I give myself 45 minutes, turn off my phone and put it in my bag. Now I walk on the grass, the ground is soft, I take off my sandals. I follow the path along the coast. Slowly. The splash of water. Ducks. The smell of the earth. There is a cart from the supermarket in the water. A plastic bag on a branch. Terrible. I look at the leaves. To the left is a leaning tree. «It’s here».

I sit down on the grass, lean against a tree. My eyes are fixed on other trees: under them I too will lie down, arms folded as the branches cross above me. Green waves from right to left, left to right. The bird responds to another bird. Trill, staccato. Green Opera. Without the obsessive ticking of the clock, time flows imperceptibly. A mosquito sits on my hand: drink my blood, scoundrel — I prefer to be here with you, and not in a cage without you. My gaze flies along the branches, to the tops of the trees, follows the clouds. The sense of urgency left me. The body is relaxed. The gaze goes deeper, to grass sprouts, daisy stalks. I am ten years old, five. I’m playing with an ant that’s stuck between my fingers. But it’s time to go.
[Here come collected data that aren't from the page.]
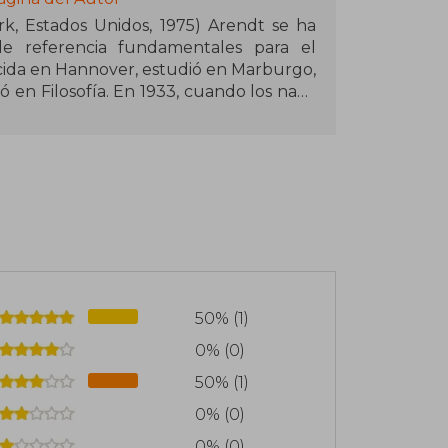
e referencia fundamentales para el
Nacida en Hannover, estudió en Marburgo,
en Filosofía. En 1933, cuando los nazis
s tarde se instaló en Estados Unidos,
Relaciones Judías (1944-1946) y también
. Fue catedrática en la Universidad de
, Princeton y Berkeley.
50% (1)
0% (0)
50% (1)
0% (0)
0% (0)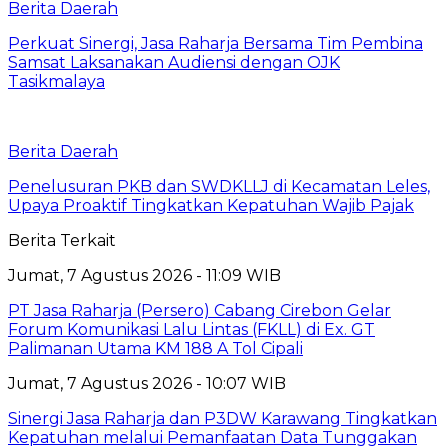
Berita Daerah
Perkuat Sinergi, Jasa Raharja Bersama Tim Pembina
Samsat Laksanakan Audiensi dengan OJK
Tasikmalaya
Berita Daerah
Penelusuran PKB dan SWDKLLJ di Kecamatan Leles,
Upaya Proaktif Tingkatkan Kepatuhan Wajib Pajak
Berita Terkait
Jumat, 7 Agustus 2026 - 11:09 WIB
PT Jasa Raharja (Persero) Cabang Cirebon Gelar
Forum Komunikasi Lalu Lintas (FKLL) di Ex. GT
Palimanan Utama KM 188 A Tol Cipali
Jumat, 7 Agustus 2026 - 10:07 WIB
Sinergi Jasa Raharja dan P3DW Karawang Tingkatkan
Kepatuhan melalui Pemanfaatan Data Tunggakan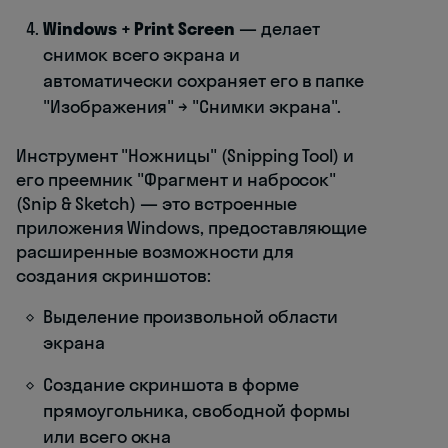
Windows + Print Screen
— делает
снимок всего экрана и
автоматически сохраняет его в папке
"Изображения" → "Снимки экрана".
Инструмент "Ножницы" (Snipping Tool) и
его преемник "Фрагмент и набросок"
(Snip & Sketch) — это встроенные
приложения Windows, предоставляющие
расширенные возможности для
создания скриншотов:
Выделение произвольной области
экрана
Создание скриншота в форме
прямоугольника, свободной формы
или всего окна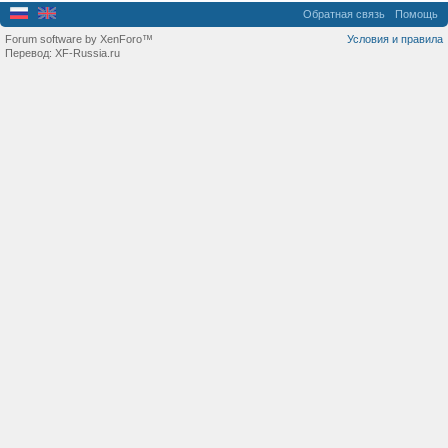
Обратная связь
Помощь
Forum software by XenForo™
Условия и правила
Перевод:
XF-Russia.ru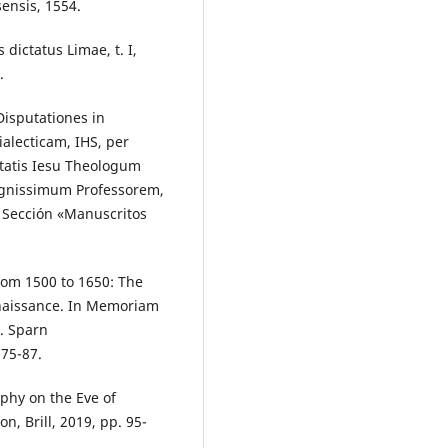
ensis, 1554.
dictatus Limae, t. I,
.
isputationes in
alecticam, IHS, per
tatis Iesu Theologum
ignissimum Professorem,
 Sección «Manuscritos
rom 1500 to 1650: The
enaissance. In Memoriam
W. Sparn
 75-87.
ophy on the Eve of
n, Brill, 2019, pp. 95-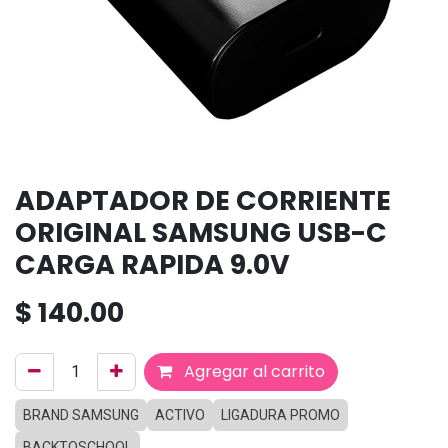
ADAPTADOR DE CORRIENTE
ORIGINAL SAMSUNG USB-C
CARGA RAPIDA 9.0V
$
140.00
Agregar al carrito
BRAND SAMSUNG
ACTIVO
LIGADURA PROMO
BACKTOSCHOOL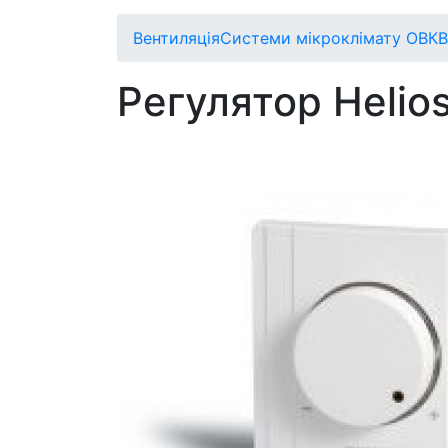
Вентиляція
Системи мікроклімату ОВК
В
Регулятор Helio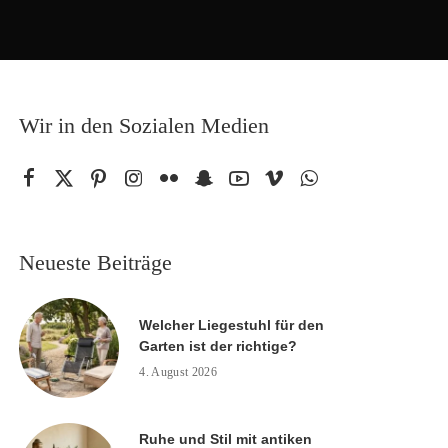
Wir in den Sozialen Medien
Neueste Beiträge
Welcher Liegestuhl für den
Garten ist der richtige?
4. August 2026
Ruhe und Stil mit antiken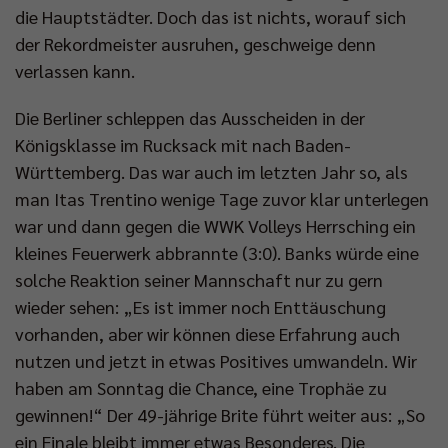
die Hauptstädter. Doch das ist nichts, worauf sich
der Rekordmeister ausruhen, geschweige denn
verlassen kann.
Die Berliner schleppen das Ausscheiden in der
Königsklasse im Rucksack mit nach Baden-
Württemberg. Das war auch im letzten Jahr so, als
man Itas Trentino wenige Tage zuvor klar unterlegen
war und dann gegen die WWK Volleys Herrsching ein
kleines Feuerwerk abbrannte (3:0). Banks würde eine
solche Reaktion seiner Mannschaft nur zu gern
wieder sehen: „Es ist immer noch Enttäuschung
vorhanden, aber wir können diese Erfahrung auch
nutzen und jetzt in etwas Positives umwandeln. Wir
haben am Sonntag die Chance, eine Trophäe zu
gewinnen!“ Der 49-jährige Brite führt weiter aus: „So
ein Finale bleibt immer etwas Besonderes. Die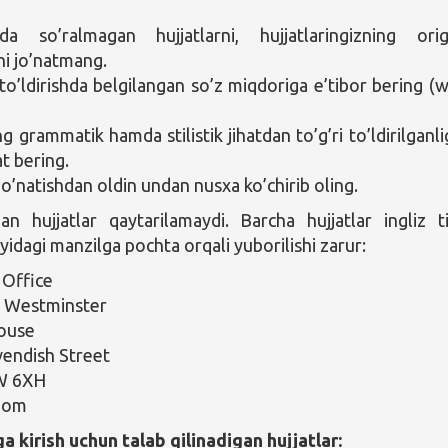
da so’ralmagan hujjatlarni, hujjatlaringizning orig
ni jo’natmang.
 to’ldirishda belgilangan so’z miqdoriga e’tibor bering (
g grammatik hamda stilistik jihatdan to’g’ri to’ldirilganli
t bering.
jo’natishdan oldin undan nusxa ko’chirib oling.
an hujjatlar qaytarilamaydi. Barcha hujjatlar ingliz ti
uyidagi manzilga pochta orqali yuborilishi zarur:
 Office
f Westminster
ouse
endish Street
W 6XH
dom
a kirish uchun talab qilinadigan hujjatlar: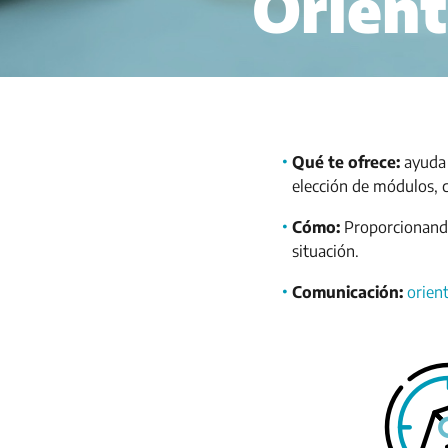
Orient
Qué te ofrece:
ayuda 
elección de módulos, c
Cómo:
Proporcionando 
situación.
Comunicación:
orien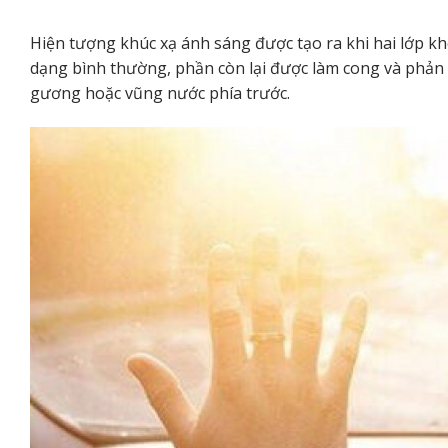
Hiện tượng khúc xạ ánh sáng được tạo ra khi hai lớp k
dạng bình thường, phần còn lại được làm cong và phản c
gương hoặc vũng nước phía trước.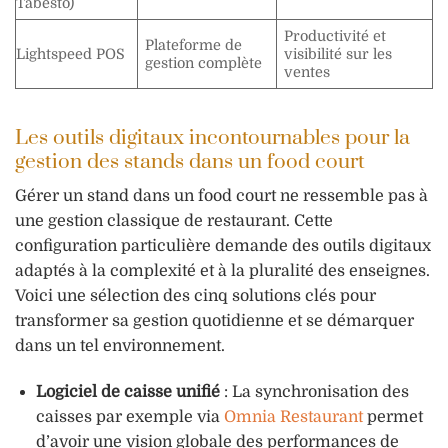
Tabesto)
Productivité et
Plateforme de
Lightspeed POS
visibilité sur les
gestion complète
ventes
Les outils digitaux incontournables pour la
gestion des stands dans un food court
Gérer un stand dans un food court ne ressemble pas à
une gestion classique de restaurant. Cette
configuration particulière demande des outils digitaux
adaptés à la complexité et à la pluralité des enseignes.
Voici une sélection des cinq solutions clés pour
transformer sa gestion quotidienne et se démarquer
dans un tel environnement.
Logiciel de caisse unifié
: La synchronisation des
caisses par exemple via
Omnia Restaurant
permet
d’avoir une vision globale des performances de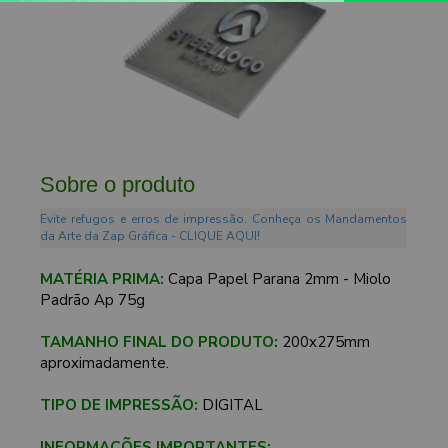
Sobre o produto
Evite refugos e erros de impressão. Conheça os Mandamentos
da Arte da Zap Gráfica - CLIQUE AQUI!
MATÉRIA PRIMA:
Capa Papel Parana 2mm - Miolo
Padrão Ap 75g
TAMANHO FINAL DO PRODUTO:
200x275mm
aproximadamente.
TIPO DE IMPRESSÃO:
DIGITAL
INFORMAÇÕES IMPORTANTES: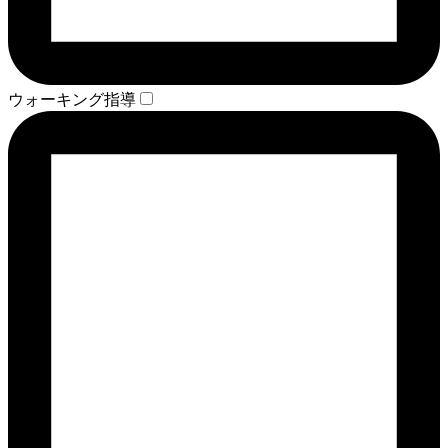
ウォーキング指導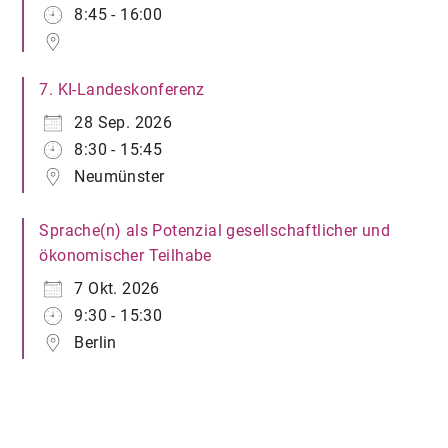
8:45 - 16:00
7. KI-Landeskonferenz
28 Sep. 2026
8:30 - 15:45
Neumünster
Sprache(n) als Potenzial gesellschaftlicher und
ökonomischer Teilhabe
7 Okt. 2026
9:30 - 15:30
Berlin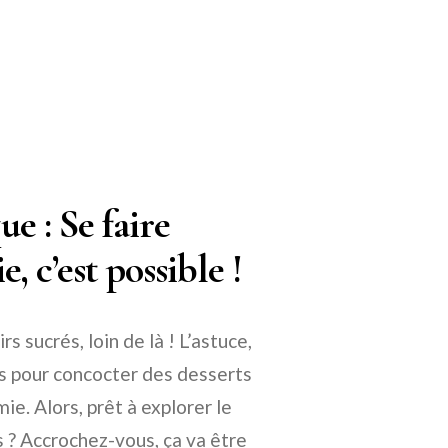
e : Se faire
e, c’est possible !
rs sucrés, loin de là ! L’astuce,
ons pour concocter des desserts
ie. Alors, prêt à explorer le
? Accrochez-vous, ça va être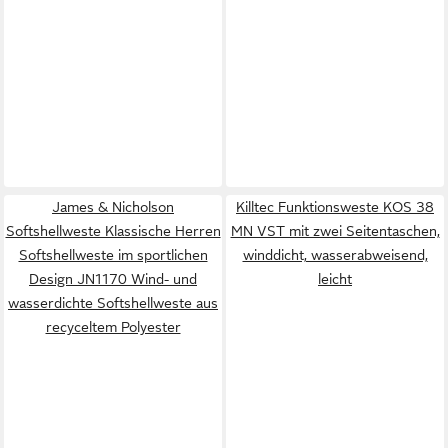
James & Nicholson
Killtec Funktionsweste KOS 38
Softshellweste Klassische Herren
MN VST mit zwei Seitentaschen,
Softshellweste im sportlichen
winddicht, wasserabweisend,
Design JN1170 Wind- und
leicht
wasserdichte Softshellweste aus
recyceltem Polyester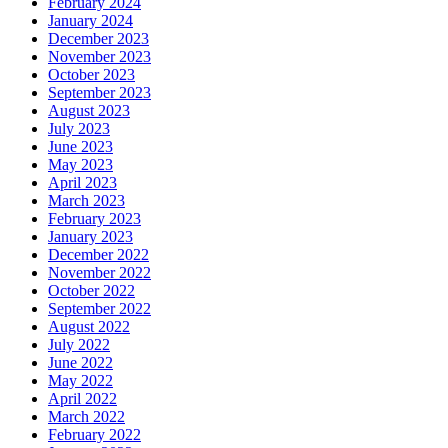
February 2024
January 2024
December 2023
November 2023
October 2023
September 2023
August 2023
July 2023
June 2023
May 2023
April 2023
March 2023
February 2023
January 2023
December 2022
November 2022
October 2022
September 2022
August 2022
July 2022
June 2022
May 2022
April 2022
March 2022
February 2022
Returning to Jean-Pierre Le Danfu, I feel peace, joy, harmony. We are slowly walking back to the office. We rise to the bridge. Before us is the motorway, glass facades. Is this how people should live? This landscape overwhelms me, but I no longer experience anxiety. I really feel the fullness of being. What would our magazine be like elsewhere?

“Why be surprised that in an unfriendly space we harden, reach violence, deprive ourselves of feelings?” comments an ecopsychologist who seems to be reading my mind. A little bit of nature is enough to make these places more human.”